Hierfür gibt es verschiedene Auslösersignale, die wir uns nun näher ansehen wollen.

(1) Die erste Situation, in der das Pressing ausgelöst wird, ist ein gegnerischer Pass in die entsprechende Zone. 

(2) Ein weiterer Auslöser ist ein Dribbling des Gegners in die Zone hinein. 

(3) Bei der dritten Pressing auslösenden Situation betritt der Gegenspieler mit dem ersten Ballkontakt nach einem Pass die Zone. 

Einfacher gesagt: Sobald der Gegner die Zone mit Ball betritt, wird er attackiert.

Die beiden Stürmer kümmern sich dabei um die gegnerischen Innenverteidiger, die Mittelfeldspieler auf der Außenbahn um die gegnerischen Außenverteidiger.

Ein häufig auftretendes Problem für die äußeren Mittelfeldspieler besteht darin, dass sie gleichzeitig durch horizontale Bewegung den Passweg des gegnerischen Innenverteidigers zum Stürmer zustellen müssen, aber gleichzeitig noch durch vertikale Bewegung dafür sorgen müssen, nahe genug am gegnerischen Außenverteidiger zu sein, um ihn rechtzeitig anlaufen zu können, sollte er angespielt werden.

Wenn der Pass auf den Außenverteidiger gespielt wird, ist das gleichzeitig ein Signal für den Stürmer (9), nach außen zu rücken, um den Außenverteidiger mit dem eigenem Außenmittelfeldspieler doppeln zu können. Für den Stürmer hat das den Vorteil, dass er bei Balleroberung die Möglichkeit hat aufzudrehen, da der Innenverteidiger weit genug weg ist und sich vielleicht sogar fallen gelassen hat, um wieder anspielbar zu sein.

Probleme im Mittelfeldpressing

In letzter Zeit ging die Entwicklung im Spielaufbau immer weiter hin zu mehr Variabilität, es wird nicht mehr jedes Mal über vier Spieler aufgebaut, sondern teilweise auch über drei. 

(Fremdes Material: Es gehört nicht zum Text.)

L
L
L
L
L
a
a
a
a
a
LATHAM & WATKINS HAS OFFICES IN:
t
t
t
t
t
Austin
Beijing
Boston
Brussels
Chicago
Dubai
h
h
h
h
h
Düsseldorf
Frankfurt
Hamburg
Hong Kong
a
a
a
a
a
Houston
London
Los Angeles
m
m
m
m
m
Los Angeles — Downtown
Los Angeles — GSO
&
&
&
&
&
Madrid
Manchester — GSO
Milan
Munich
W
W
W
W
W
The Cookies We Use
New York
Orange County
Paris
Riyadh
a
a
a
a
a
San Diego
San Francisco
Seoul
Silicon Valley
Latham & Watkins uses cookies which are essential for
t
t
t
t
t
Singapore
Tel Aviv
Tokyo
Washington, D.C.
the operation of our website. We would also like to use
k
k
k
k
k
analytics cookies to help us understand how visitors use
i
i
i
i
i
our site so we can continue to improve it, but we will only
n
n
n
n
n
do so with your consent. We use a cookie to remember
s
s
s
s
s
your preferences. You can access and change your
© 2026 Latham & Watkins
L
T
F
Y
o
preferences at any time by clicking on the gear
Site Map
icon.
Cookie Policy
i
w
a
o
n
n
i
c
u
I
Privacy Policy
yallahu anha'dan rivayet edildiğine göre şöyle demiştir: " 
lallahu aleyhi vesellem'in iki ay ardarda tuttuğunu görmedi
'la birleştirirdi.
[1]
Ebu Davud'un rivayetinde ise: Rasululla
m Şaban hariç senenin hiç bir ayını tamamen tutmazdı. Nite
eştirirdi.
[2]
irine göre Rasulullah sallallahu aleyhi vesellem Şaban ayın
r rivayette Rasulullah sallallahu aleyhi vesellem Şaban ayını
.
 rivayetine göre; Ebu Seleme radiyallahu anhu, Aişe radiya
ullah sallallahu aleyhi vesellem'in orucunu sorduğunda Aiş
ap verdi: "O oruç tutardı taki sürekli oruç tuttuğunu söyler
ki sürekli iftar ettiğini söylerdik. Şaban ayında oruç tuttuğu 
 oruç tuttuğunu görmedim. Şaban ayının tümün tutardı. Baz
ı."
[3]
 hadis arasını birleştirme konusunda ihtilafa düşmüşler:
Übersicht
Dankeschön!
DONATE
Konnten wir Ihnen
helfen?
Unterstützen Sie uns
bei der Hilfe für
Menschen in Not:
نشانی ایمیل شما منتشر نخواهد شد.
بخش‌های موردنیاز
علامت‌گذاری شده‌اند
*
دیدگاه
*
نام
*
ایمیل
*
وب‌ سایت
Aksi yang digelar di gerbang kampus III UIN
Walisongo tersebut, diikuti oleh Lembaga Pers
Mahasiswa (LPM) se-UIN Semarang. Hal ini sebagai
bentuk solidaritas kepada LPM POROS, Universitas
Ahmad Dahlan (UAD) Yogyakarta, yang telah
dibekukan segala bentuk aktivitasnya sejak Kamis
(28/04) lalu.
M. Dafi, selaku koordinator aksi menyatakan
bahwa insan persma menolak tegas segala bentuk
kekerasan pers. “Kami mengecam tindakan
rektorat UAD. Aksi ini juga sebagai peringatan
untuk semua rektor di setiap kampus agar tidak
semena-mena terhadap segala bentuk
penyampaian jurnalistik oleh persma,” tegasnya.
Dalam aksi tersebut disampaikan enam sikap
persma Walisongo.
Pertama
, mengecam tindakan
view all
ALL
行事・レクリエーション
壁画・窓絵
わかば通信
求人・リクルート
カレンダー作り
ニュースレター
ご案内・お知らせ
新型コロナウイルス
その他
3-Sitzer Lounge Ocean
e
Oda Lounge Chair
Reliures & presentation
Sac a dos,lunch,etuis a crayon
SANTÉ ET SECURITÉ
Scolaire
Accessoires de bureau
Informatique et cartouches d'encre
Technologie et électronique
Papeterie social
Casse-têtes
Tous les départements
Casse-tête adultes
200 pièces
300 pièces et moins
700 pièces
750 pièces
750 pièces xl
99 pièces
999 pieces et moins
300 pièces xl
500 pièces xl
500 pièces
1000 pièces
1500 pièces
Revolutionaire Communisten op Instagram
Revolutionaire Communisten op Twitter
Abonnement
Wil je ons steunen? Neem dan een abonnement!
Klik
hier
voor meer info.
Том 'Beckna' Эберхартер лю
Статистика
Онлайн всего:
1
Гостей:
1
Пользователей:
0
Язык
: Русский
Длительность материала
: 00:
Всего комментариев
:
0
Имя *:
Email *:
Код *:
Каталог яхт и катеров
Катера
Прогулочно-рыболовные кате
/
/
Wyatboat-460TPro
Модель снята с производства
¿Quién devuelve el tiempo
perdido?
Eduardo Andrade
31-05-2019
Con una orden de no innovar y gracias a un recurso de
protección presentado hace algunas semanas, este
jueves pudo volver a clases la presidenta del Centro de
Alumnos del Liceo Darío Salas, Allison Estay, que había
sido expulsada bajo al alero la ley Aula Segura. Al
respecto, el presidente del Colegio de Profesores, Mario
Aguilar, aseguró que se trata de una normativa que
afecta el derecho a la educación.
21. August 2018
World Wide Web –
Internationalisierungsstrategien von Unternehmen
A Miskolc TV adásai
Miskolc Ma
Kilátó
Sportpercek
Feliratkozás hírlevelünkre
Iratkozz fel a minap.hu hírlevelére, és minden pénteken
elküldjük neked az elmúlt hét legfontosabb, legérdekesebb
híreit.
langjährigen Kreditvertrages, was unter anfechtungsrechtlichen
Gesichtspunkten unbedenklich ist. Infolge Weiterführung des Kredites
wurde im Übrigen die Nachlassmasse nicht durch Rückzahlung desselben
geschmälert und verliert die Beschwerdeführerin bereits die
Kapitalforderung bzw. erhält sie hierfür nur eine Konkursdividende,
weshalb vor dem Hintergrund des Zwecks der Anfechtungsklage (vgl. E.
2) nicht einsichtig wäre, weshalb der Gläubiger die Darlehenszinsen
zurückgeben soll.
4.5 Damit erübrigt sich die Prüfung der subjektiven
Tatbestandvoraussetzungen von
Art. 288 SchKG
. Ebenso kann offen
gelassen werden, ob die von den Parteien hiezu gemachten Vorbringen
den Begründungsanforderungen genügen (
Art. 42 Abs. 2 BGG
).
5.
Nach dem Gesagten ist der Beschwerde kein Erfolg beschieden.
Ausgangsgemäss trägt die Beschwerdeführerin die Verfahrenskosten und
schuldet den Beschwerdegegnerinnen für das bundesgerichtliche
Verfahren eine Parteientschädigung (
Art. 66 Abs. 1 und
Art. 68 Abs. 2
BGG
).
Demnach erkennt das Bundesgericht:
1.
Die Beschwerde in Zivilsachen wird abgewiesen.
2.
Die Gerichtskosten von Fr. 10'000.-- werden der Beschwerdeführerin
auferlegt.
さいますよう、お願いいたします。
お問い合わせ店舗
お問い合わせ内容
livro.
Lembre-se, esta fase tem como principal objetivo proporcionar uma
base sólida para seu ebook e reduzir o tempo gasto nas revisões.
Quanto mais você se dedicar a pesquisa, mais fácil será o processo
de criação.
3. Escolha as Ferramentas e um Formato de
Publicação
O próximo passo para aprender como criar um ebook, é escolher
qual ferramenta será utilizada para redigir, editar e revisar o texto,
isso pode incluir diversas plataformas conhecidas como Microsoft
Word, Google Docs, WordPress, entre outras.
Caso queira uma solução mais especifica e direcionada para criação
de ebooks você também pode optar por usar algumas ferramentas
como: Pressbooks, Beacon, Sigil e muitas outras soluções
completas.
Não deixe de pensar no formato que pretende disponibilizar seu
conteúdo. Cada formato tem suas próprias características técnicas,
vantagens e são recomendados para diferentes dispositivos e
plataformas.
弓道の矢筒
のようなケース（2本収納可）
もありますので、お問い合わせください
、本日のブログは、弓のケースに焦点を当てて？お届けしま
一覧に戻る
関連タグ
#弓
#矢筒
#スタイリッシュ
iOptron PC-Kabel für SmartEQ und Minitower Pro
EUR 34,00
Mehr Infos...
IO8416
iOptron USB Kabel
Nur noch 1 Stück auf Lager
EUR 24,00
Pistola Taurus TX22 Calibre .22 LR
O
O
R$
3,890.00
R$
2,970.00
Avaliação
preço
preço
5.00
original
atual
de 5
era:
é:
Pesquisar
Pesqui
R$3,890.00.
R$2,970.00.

Bei der Dreierkette entsteht dadurch, dass die äußeren Mittelfeldspieler nach wie vor von den Außenverteidigern gebunden sind, eine Überzahlsituation in Form eines drei gegen zwei für die gegnerische Abwehr (zwei Innenverteidiger & zurückgefallener Sechser vs. zwei Stürmer). Diese Überzahlsituation lässt sich Schritt für Schritt bis ganz vorne ausspielen.

Um das zu verhindern, kann man in ein situatives Angriffspressing übergehen. Da die Pässe in der Verteidigung normalerweise nach außen gespielt werden, wird der äußere Verteidiger bei Ballbesitz vom Stürmer angelaufen, der andere Stürmer läuft den zentralen Verteidiger bzw. abgefallenen Sechser an, der Rest der Mannschaft verschiebt auf die Seite des Balls. Auf diese Weise schafft man in dieser Zone des Spielfelds Eins-gegen-Eins-Situationen und hat dahinter sogar eine Überzahlsituation.

Killer des Mittelfeldpressings

Ein Ziel des Mittelfeldpressings ist es, dass der Gegner eine Spielverlagerung nur über die eigene Viererkette vornehmen kann und man so immer noch alle Spieler hinter dem Ball hat. Wenn der Gegner es schafft, das Spiel durchs Zentrum bzw. nach vorne zu verlagern, rückt man automatisch nach hinten, da man immer weniger Spieler hinter dem Ball hat.

Ein weiteres Problem sind lange Bälle, da so die Pressingzone einfach und schnell überwunden werden kann.

Zudem kann Mittelfeldpressing nicht erfolgreich sein, wenn der Ball während der Balleroberung ins Aus gelangt, ein Foul passiert oder man keinen Druck auf den Ballführer ausübt bzw. nicht alle mitmachen.